The reality of this listening act, is that it cannot be generalized. There is no way to craft a one-size-fits-all approach toward the land and find positive benefits. The sacrifice we make to listen must be local and specific to the real voice of one place. The grasslands of Kansas have a very different voice from the mountains of Colorado or the marshlands of Louisiana.  There is no “program sent down from Washington” that is going to solve our agricultural issues in a way that attends to the specific identity of each place – that takes closely listening individuals and communities ready to work with the land they live with (Jackson 60). Communities tied to a specific landscape must be the locus for change. This roots-up approach is the only way we have hope to appreciate the spirit of the land again and find ourselves, our place and our purpose. 

The prairie is singing her song. The strong sun shines, the south wind blows, the deep roots reach through the dark earth and drink up the moisture saturating the land. Realizing our place in the presence of the prairie’s life is a meditative act, one that takes time and the willingness to adapt and grow alongside the prairie. The prairie is sovereign in and of herself, and we need to be in relationship with her in order to survive. Accepting our need, emptying our minds of preconceived ideas about what the land owes us, and seeking an understanding of her art of survival, we have a hope of finding a harmonious relationship with the song our land has been singing, and will continue singing long after we are gone.

—Susan Elder, 2017



Works Cited

Cather, Willa. O Pioneers! Oxford: Oxford University Press, 1999. Print.

Heat-Moon, WIlliam L. PrairyErth. Boston: Houghton, 1991. Print.

Oliver, Mary. “Wild Geese.” Owls and Other Fantasies. Beacon Press, 2003, pp. 1.

Jackson, Wes. Becoming Native to This Place.Lexington, Ky.: University Press of Kentucky, 1994. Print.

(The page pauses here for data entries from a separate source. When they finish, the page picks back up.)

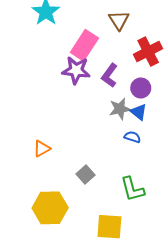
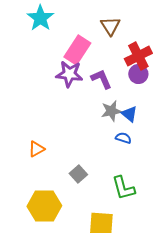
purple L-shape: (109, 75) -> (101, 79), turned 120
purple circle: (141, 88) -> (138, 74), moved

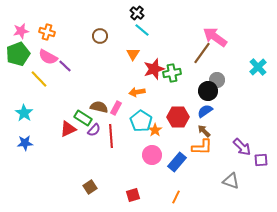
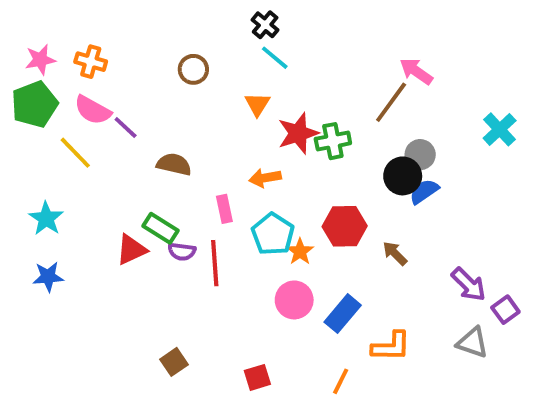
pink arrow: (215, 37) -> (416, 71), size x0.7
brown semicircle: (99, 107) -> (174, 164), moved
pink rectangle: (116, 108) -> (224, 209), turned -40
blue semicircle: (205, 111) -> (424, 191), moved
purple semicircle: (94, 130) -> (182, 252), turned 56
orange L-shape: (202, 147) -> (391, 346), moved
purple square: (261, 160) -> (505, 310), turned -32
gray triangle: (231, 181) -> (472, 343), moved

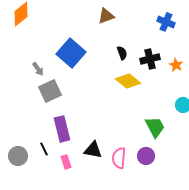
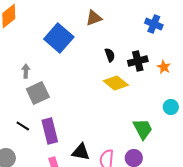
blue square: (71, 53) -> (59, 38), moved
gray arrow: (38, 69) -> (26, 71), turned -144
black line: (44, 149) -> (23, 126), moved, turned -32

Jackson, Wes. Consulting the Genius of the Place: An Ecological Approach to a New Agriculture. New York: Counterpoint, 2011. Internet resource.

Manning, Richard. Grassland: The History, Biology, Politics, and Promise of the American Prairie. New York: Viking, 1995. Print.

Whitman, Walt. “Song of Myself.” Leaves of Grass. Philadelphia: David McKay, 1891–92. The Walt Whitman Archive. Web 30 July 2016.